This Wednesday, the Association of German Banks (bankenverband) revealed the Outsourcing Guidelines they have been working on for some time now. Developed together with selected banks and FinTechs, the Guidelines introduce a new model for cooperation, aiming to decrease the risks of FinTech-bank cooperation, to clarify regulatory requirements, and to solve the challenges that might lie ahead in the integration process. The Model is expected to simplify operations, providing a faster time-to-market.

Bank-FinTech cooperation processes are usually tough to crack. Closing long, ambiguous contracts is often just the beginning of a lengthy onboarding process, which might take up to two years if everything goes as planned. One can visualize this process with a traditional Matryoshka doll – opening up the layers usually lead to finding more and more issues to untangle.

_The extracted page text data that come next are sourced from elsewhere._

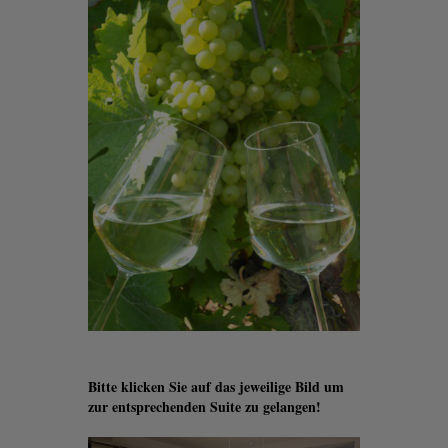
Bitte klicken Sie auf das jeweilige Bild um
zur entsprechenden Suite zu gelangen!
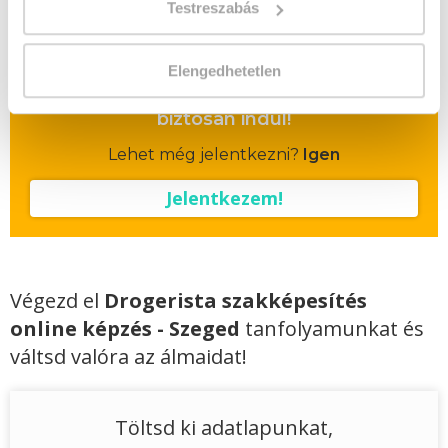
Testreszabás
Vizsgadíj várható összege
Elengedhetetlen
A csoport a meghirdetett időpontban
biztosan indul!
Lehet még jelentkezni?
Igen
Jelentkezem!
Végezd el
Drogerista szakképesítés
online képzés - Szeged
tanfolyamunkat és
váltsd valóra az álmaidat!
Töltsd ki adatlapunkat,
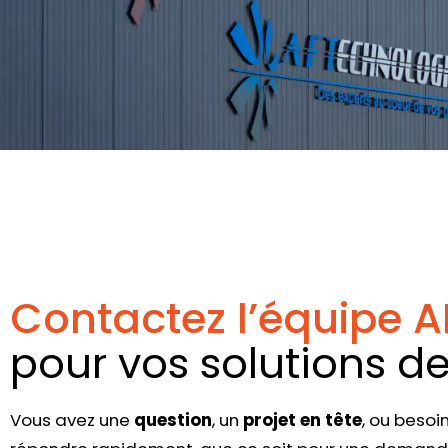
Contactez l’équipe 
pour vos solutions d
Vous avez une
question
, un
projet en tête
, ou besoi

Mostly unaware of the regulatory requirements lying ahead, when FinTechs see an intention from the banks’ side to collaborate, their focus is to usually bring the product to the market as quickly as possible. However, quite often, this goal is stalled and delayed by long decision-making cycles, slow due diligence processes, and ping-pong conversations with the regulator. Seconding the Guidelines: “…Business relationships between banks and FinTechs and the associated outsourcing issues may develop more dynamically than is the case with traditional outsourcing…One of the biggest challenges for collaboration between banks and FinTechs is that FinTechs often have to meet requirements that are disproportionately high in relation to the actual risk that the bank has to bear“. Also, the risk assessment processes of banks are not sufficiently transparent, and sometimes the advantages of the cooperation have to be weighed against the cost of red tape. In this sense, it might not even be too wrong to say that banks’ ad hoc, customized practices are making the standardization of the processes impossible. Therefore, there was a market need for a standard set of rules that addressed both sides of the coin.

The Association of German Banks’ Model aims to increase the security of the banks by introducing a tool that accurately assesses the risks that are borne by the banks due to outsourcing. Announcing a systematic risk assessment methodology based on a question catalog of 18 different inquiries, the Model focuses on the business continuity, regulatory requirements, service provision on the part of FinTech, provision of services by the bank, and information security. The Model is said to assign each question to one of the “risk” or “impact” coordinates of the model, which eventually determines a risk/impact score and a four-tier risk maturity for specific aspects of the cooperation.

In addition to the Model, Outsourcing Guidelines of the Association of German Banks also outline practical recommendations for banks and FinTechs. The Guidelines recommend banks to involve all relevant functions in testing, and to leave space for customization and continuous monitoring. At the same time, FinTechs are encouraged to identify a regulatory roadmap, to perform self-assessment in the light of the collaboration, and to keep an eye on the future (by planning to apply for their own license).

Developing and testing this model was the first step towards implementation and market-wide acceptance. While waiting for the first batch of feedback, this initiative by the Association of German Banks should be interpreted positively, inspiring other umbrella institutions with actively seeking ways to tone down the differences between start-ups and corporates and improving the collaboration aspect. 

The full text of the Guidelines can be reached through this link (available only in German), whereas the Excel model is made available only to the Association of German Banks’ members per request.